Gertner, a former federal judge for the U.S. District Court for the District of Massachusetts, received the ABA Margaret Brent Women Lawyers of Achievement Award. The award, which recognizes and celebrates the accomplishments of women lawyers who have excelled in their field and inspired other women lawyers, is presented to five recipients each year.
Two alumni, Edward M. Ginsburg ’58 and Alan Howard ’87, received the ABA Pro Bono Publico Award, which honors those who have enhanced the human dignity of others by improving or delivering volunteer legal services to the poor.
Ginsburg, who served as an associate justice of the Massachusetts Probate and Family Court for nearly 25 years, was honored for his work with Senior Partners for Justice, a pro bono program he founded at the Volunteer Lawyers Project of the Boston Bar Association in 2002.
Howard, a partner in Crowell & Moring who does extensive pro bono work, represented one of the defendants in the nationally prominent “Jena 6” proceedings in Louisiana, a case of national prominence for its civil rights implications.
Read more on the 2014 ABA honorees.
Tribe has taught at Harvard Law School since 1968. The title “University Professor” is Harvard’s highest academic honor, awarded to just a handful of professors at any given time and to fewer than 75 professors in all of Harvard University’s history. Tribe entered Harvard at 16 and graduated summa cum laude in 1962 and magna cum laude in law in 1966. He received tenure at age 30 and was elected to the American Academy of Arts and Sciences at 38 and to the American Philosophical Society in 2010. He helped write the constitutions of South Africa, the Czech Republic and the Marshall Islands. Tribe has prevailed in three-fifths of the many appellate cases he has argued (including 35 in the U.S. Supreme Court). He was appointed in 2010 by President Obama and Attorney General Holder to serve as the first senior counselor for access to justice.

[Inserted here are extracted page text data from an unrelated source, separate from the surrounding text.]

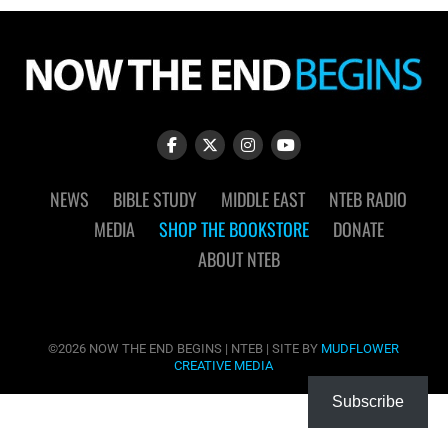
NEWS
BIBLE STUDY
MIDDLE EAST
NTEB RADIO
MEDIA
SHOP THE BOOKSTORE
DONATE
ABOUT NTEB
©2026 NOW THE END BEGINS | NTEB | SITE BY
MUDFLOWER
CREATIVE MEDIA
Subscribe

His most recent book, “Uncertain Justice: The Roberts Court and the Constitution” was published in June.
Gertner joined the Harvard Law School faculty as a professor of practice in 2011. In 1994, President Clinton appointed Gertner to a seat on the U.S. District Court for the District of Massachusetts, where she served until September 2011. Gertner was one of very few women trial lawyers in the early 1970s, and built a career as a self-described “revolutionary” and “radical lawyer” fighting for fair sentencing and against discrimination. She was the second woman to have received the Thurgood Marshall Award from the American Bar Association, Section of Individual Rights and Responsibilities, in 2008. Gertner has served as a panelist, lecturer, and keynote speaker throughout the U.S., Europe and Asia on topics of civil rights, civil liberties, employment, criminal justice and procedural issues. Her autobiography, “In Defense of Women: Memoirs of an Unrepentant Advocate,” was published in April 2011.